How does AI work and train
I think everyone at UB, along with millions of creators and readers, hates AI. It's an undisputed fact that companies and corporations feed data, legally and illegally, to their software and systems, which leads to copyright infringement. This also makes the output of AI-generated content a source of debate: does it violate copyrights, and, can that output itself be copyrighted?
AI - HOW DOES IT WORK?
AI - HOW DOES IT WORK?
The giant (often illegally or at least unethically fed) hivemind of AI gains its knowledge through corporations feeding it text from books and other publications, or “training,” into their API (application programming interface), as well as feeding it information sourced from websites and public datasets. This means places like Facebook, Substack, eBay, Amazon, Google, Goodreads, etc. allow AI APIs to collect data (and you will often hear the word "scrape" being used for this "collection").
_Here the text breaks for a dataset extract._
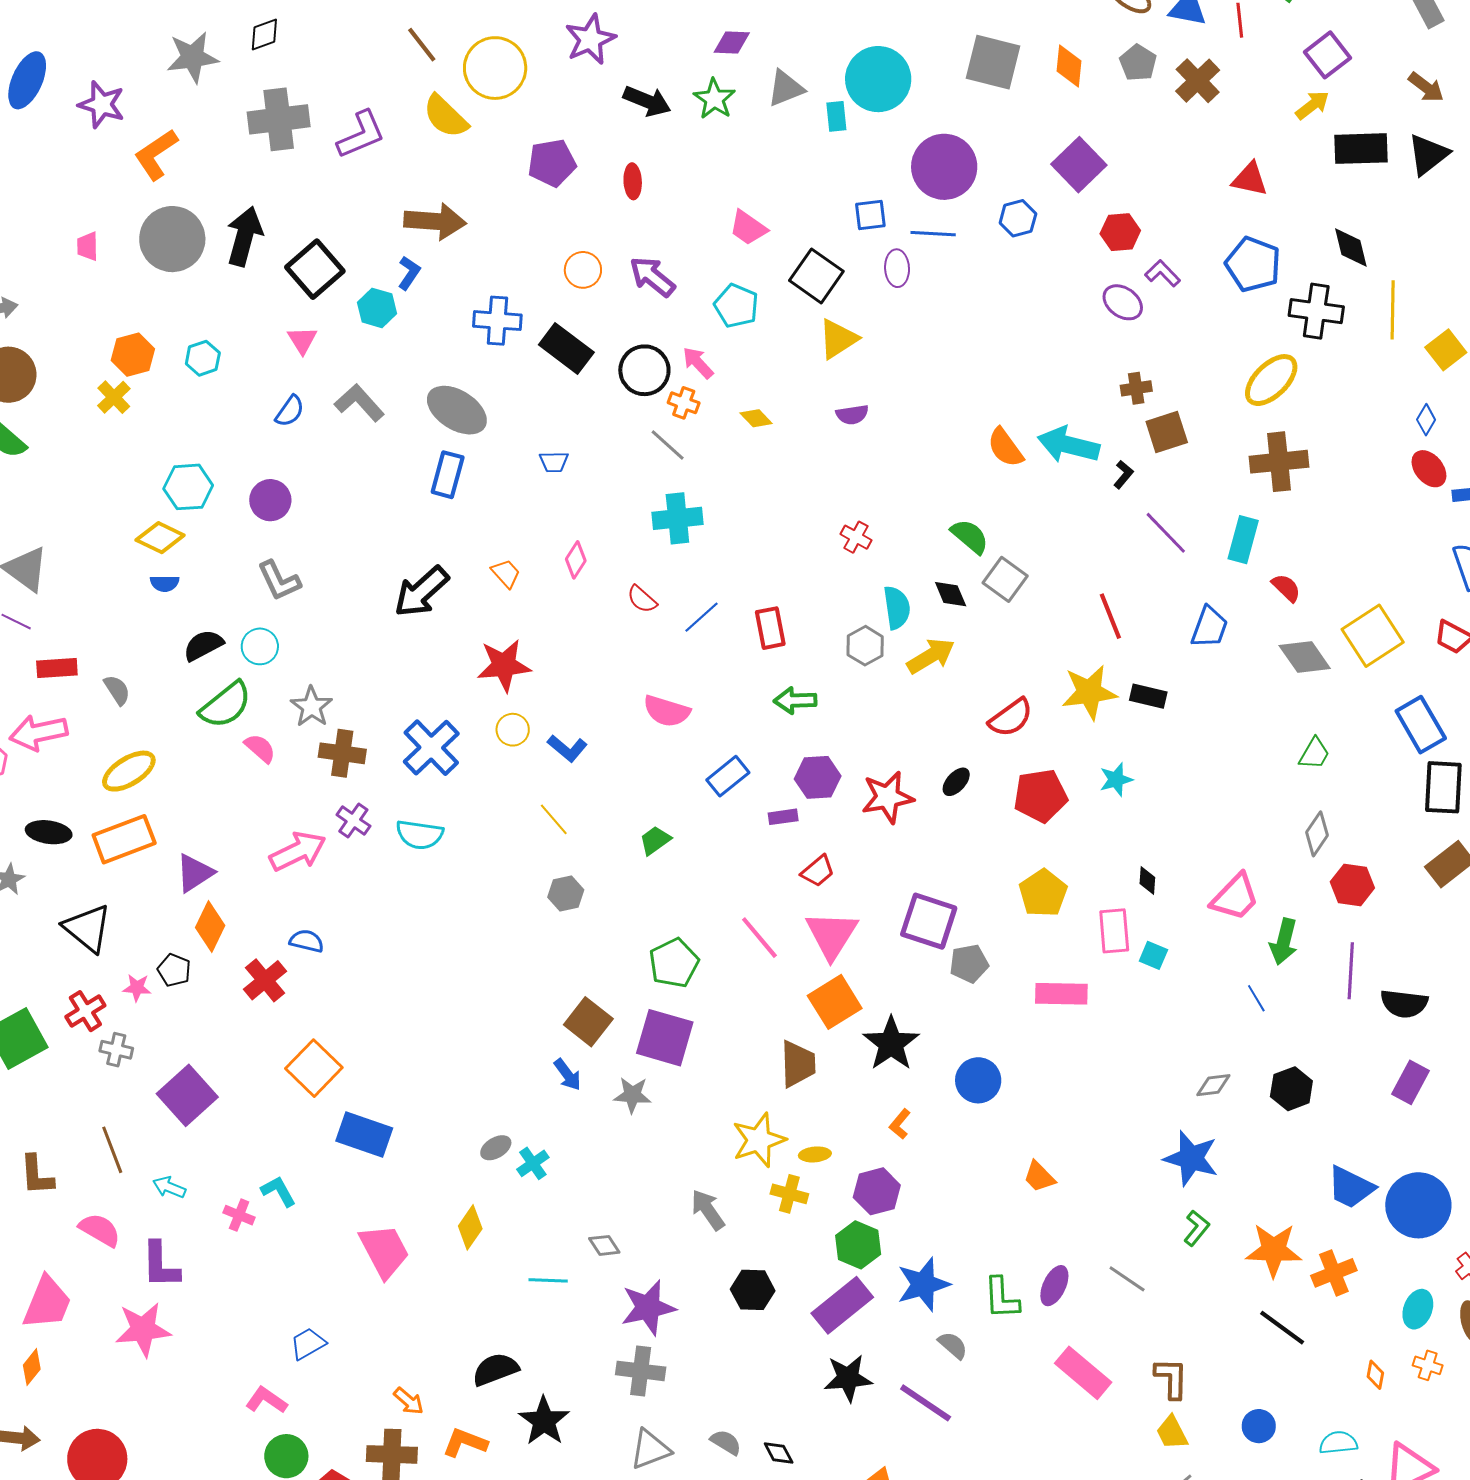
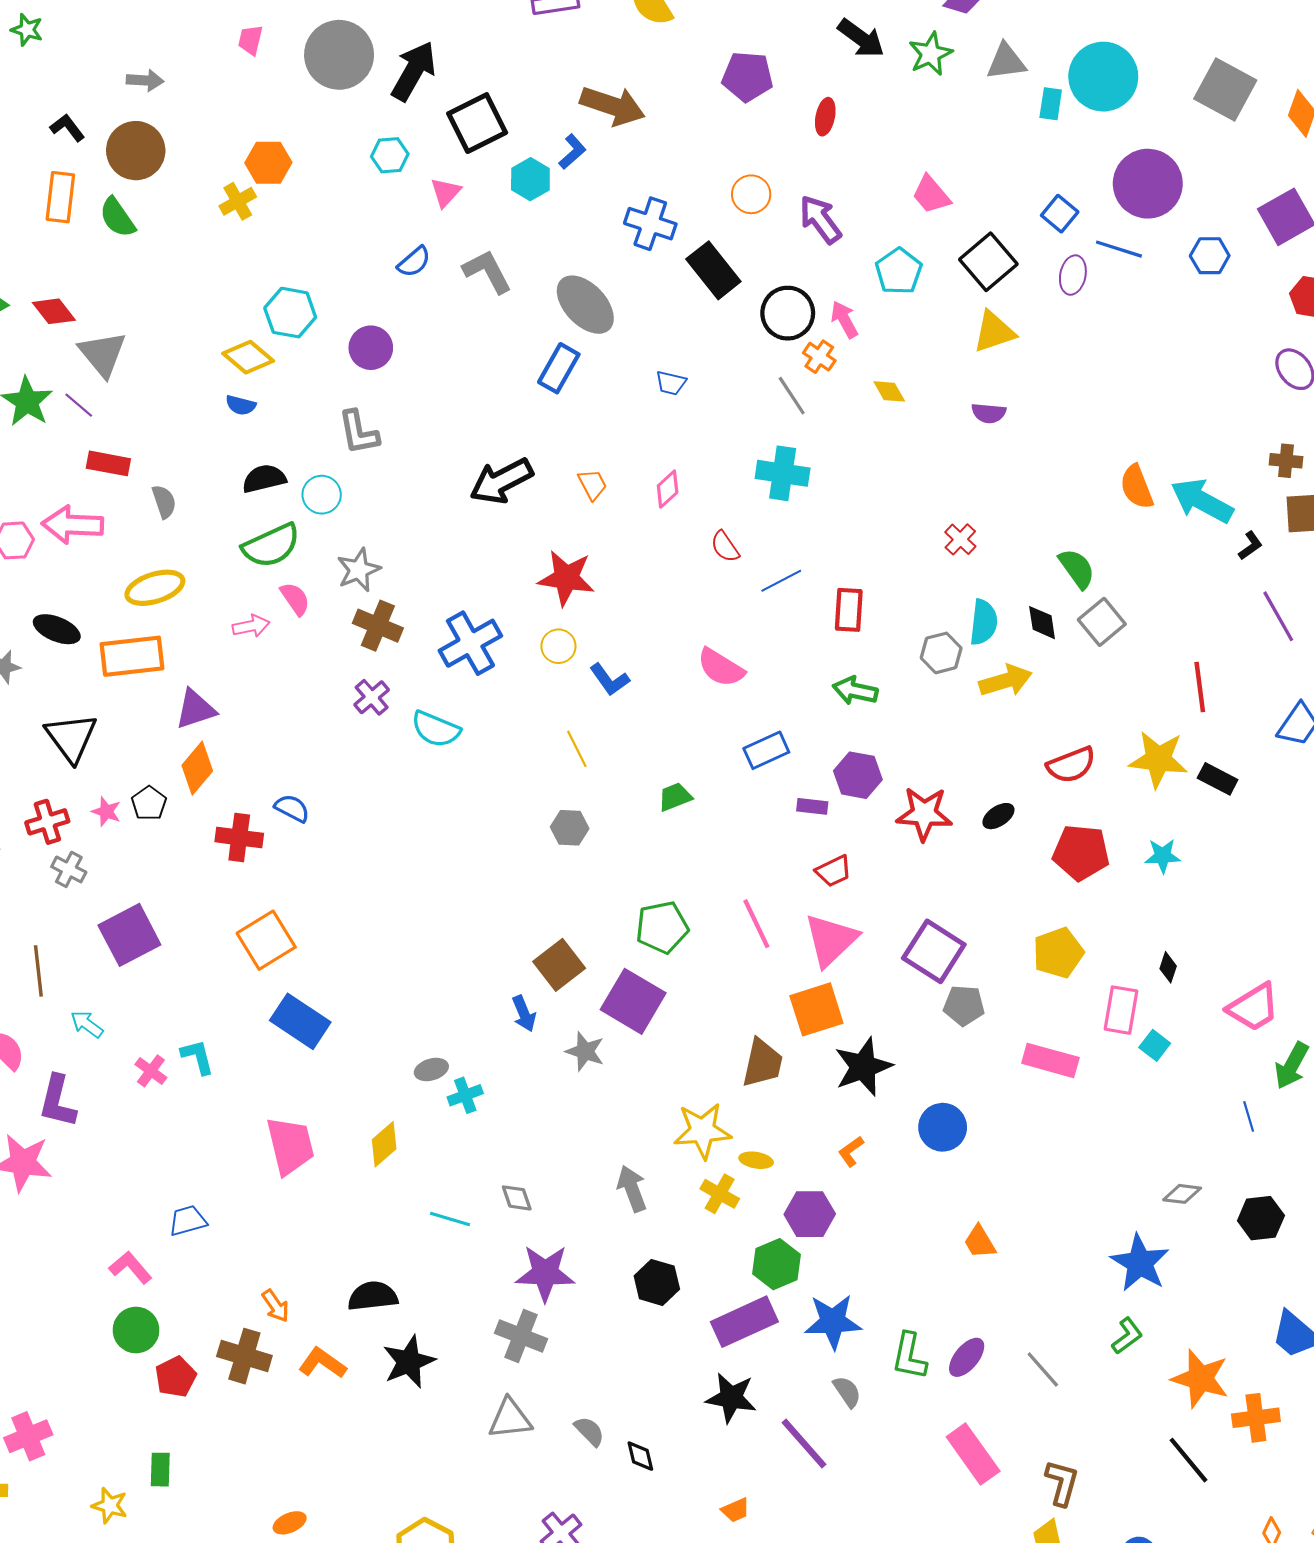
blue square: (870, 215) -> (1060, 214), turned 32
cyan hexagon: (203, 358) -> (390, 155), moved
pink arrow: (298, 851) -> (251, 626), moved, size x0.6
red cross: (265, 980) -> (239, 838), turned 33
Private companies may enter data to enhance services to their employees. Example: Hubspot helps salespeople read data to help generate more sales.
BUT…a normal, everyday person does not have access to training APIs for AI.
Front-end user interfaces like ChatGPT or AI checkers are not open platforms for inputting training data, except for what they call "session-based" information.
Session-based information is stored during a specific session, then it is wiped from memory when the session is complete. This means a person could have a conversation with AI, asking for help writing a paper (or book, ahem) in one “session.” The next day, ChatGPT will not have any recollection of yesterday’s conversation if that person starts a new session.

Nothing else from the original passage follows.